By denationalising the Rohingyas, Myanmar pursues two calculated goals. First, it creates legal grounds to deport Rohingyas to Bangladesh. Second, the undemocratic regime tries to win strategic support from rightwing Buddhist nationalists to perpetuate the military rule in Myanmar. 

The United Nations (UN) estimates the Rohingya population in Myanmar to be nearly one million. A UN report from June 2016 states, “Rohingya Muslims represent the largest percentage of Muslims in Myanmar, with the majority living in Rakhine State.” It adds that this is one of the poorest states.

The Rohingyas live in segregated camps with no access to jobs, education or medical care.
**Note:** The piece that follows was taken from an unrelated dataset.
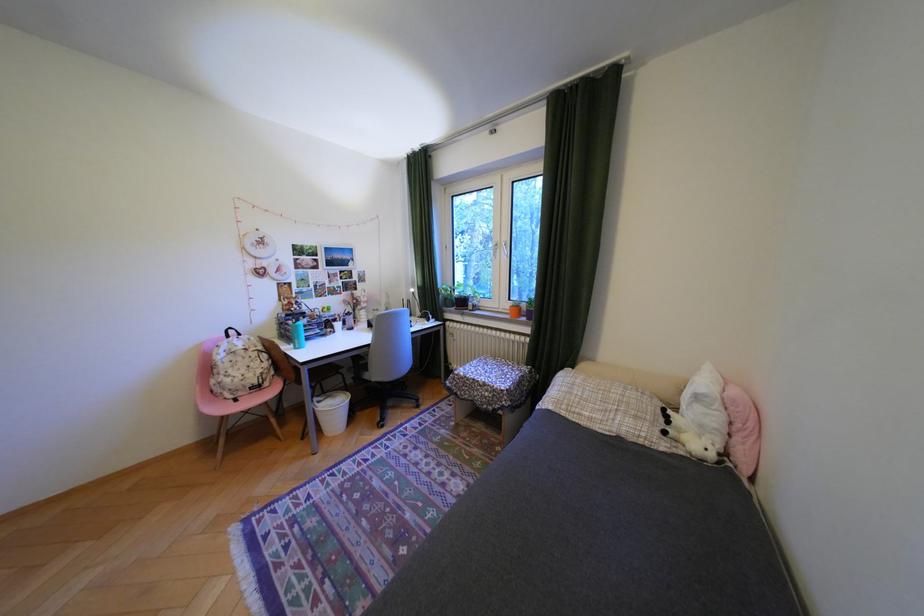 Describe the element at coordinates (687, 437) in the screenshot. The image size is (924, 616). I see `a stuffed animal toy` at that location.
After 2013 riot, around 140,000 Rohingyas were displaced and many of them fled to two UNHCR camps in neighbouring Bangladesh. The exodus still continues. Today up to 500,000 Rohingyas live illegally in Bangladesh and approximately 200,000 Rohingyas among them are believed to have settled outside the camps in different parts of Bangladesh.

Truth and consequence

Bangladesh is already overpopulated and the authorities strongly oppose taking in more Rohingyas. But about 70% Rohingyas who are staying in Bangladeshi refugees camps refuse to return to Myanmar ever in their lifetime. 

Moreover, babies born in the refugee camps cannot be repatriated. Bangladesh cannot ignore them anymore and Myanmar will never take them back. Traumatised, fear-stricken and deprived, some Rohingyas in the camps end up involved in antisocial mischief. They may turn to drug dealing in cities or commit crimes as mercenaries. Thus they tarnish the image of Bangladesh –as Bangladeshi passport holders – particularly in the Middle East. And this makes Bangladesh increasingly reluctant to welcome them in.
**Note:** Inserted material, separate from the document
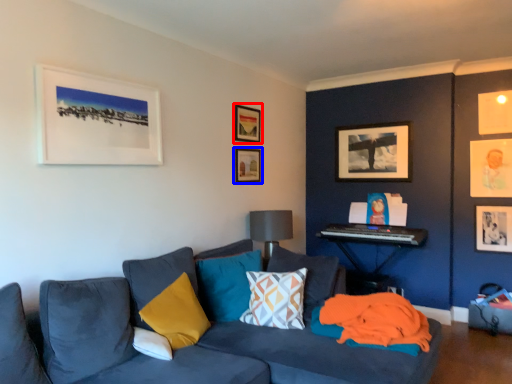 Question: Which object appears closest to the camera in this image, picture frame (highlighted by a red box) or picture frame (highlighted by a blue box)?

Choices:
 (A) picture frame
 (B) picture frame

Answer: (A)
Small boy begging on the side of a street

Royingya refugee boy in Kuala Lumpur, Malaysia. Image credit: Naz Amir

If Myanmar doesn’t find a way to settle this issue, I fear the escalating crises around Rohingyas may attract outsiders to intervene. Some Rohingyas may choose the path of insurgency or separatism. Some may join militant organisations, such as the Rohingya Patriotic Front (RPF),  Arakan Rohingya National Organisation (ARNO) and Rohingya Solidarity Organisation (RSO).

In our hands

I still have some hope. Martial law is rarely popular and military rule depends on the policy of divide and rule.  So, as military regimes do not represent the majority of people or their choices, they are not an indication of what most Myanmarese people think about Rohingya issues.

I hope that under the democratic leadership of Aung San Suu Kyi, people will find common ground and speed up the process of granting citizenship to Rohingyas.  Rohingyas could be proud Myanmarese too. Give them the opportunities, respect and equality of citizenship that they deserve simply for being human, and in return Myanmar will get loyalty and dedication.
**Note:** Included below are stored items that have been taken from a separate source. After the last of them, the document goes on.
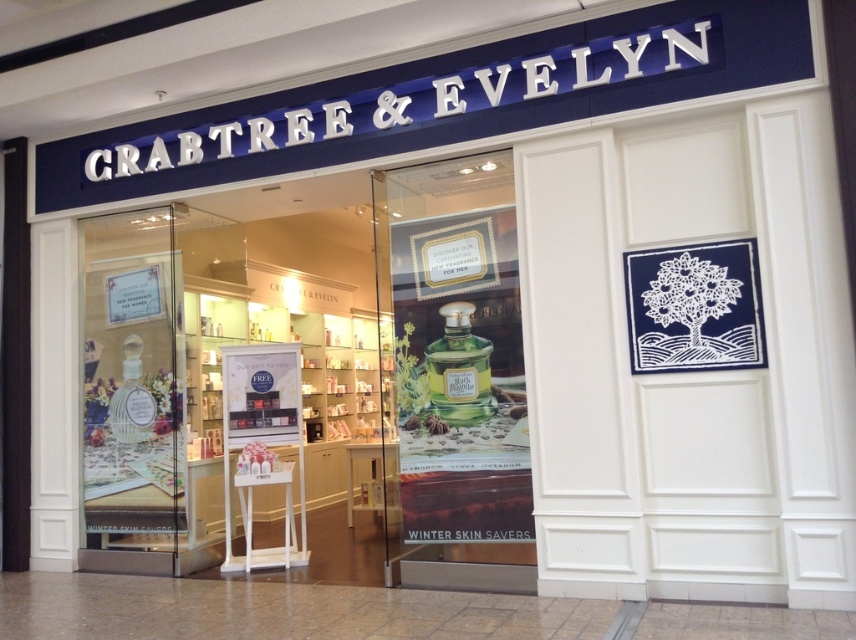 Does point (438, 284) lie in front of point (467, 552)?

No, it is not.

Between green glass perfume bottle at center and green glass bottle at center, which one appears on the left side from the viewer's perspective?

green glass perfume bottle at center

Find the location of a particular element. green glass perfume bottle at center is located at coordinates (312, 380). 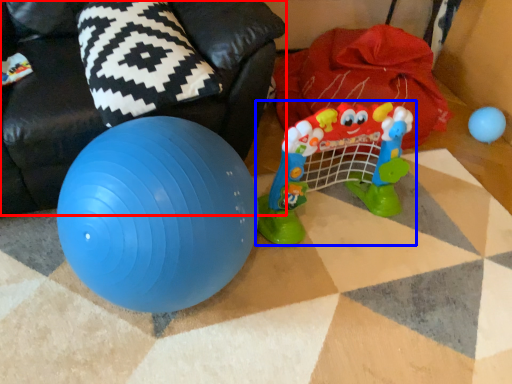 Question: Which point is closer to the camera, bean bag chair (highlighted by a red box) or toy (highlighted by a blue box)?

Choices:
 (A) bean bag chair
 (B) toy

Answer: (A)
The international community – the last resort of peace and stability – must help democratise and stabilise Myanmar. The United Nations must restore trust among all the people of the world, as some believe it is reluctant to support persecuted Muslims.

Each and everyone of us should go through the true narratives of history, to make us wise and rational. Identity tags and names dehumanise people and bring collective punishment to innocent people for the crimes of few perpetrators. Tags and names prevent us from accepting our fellow humans. There must be more debate and discussion about how to stop hate, racism, genocide and persecution.

If we do not raise our voices now, then when?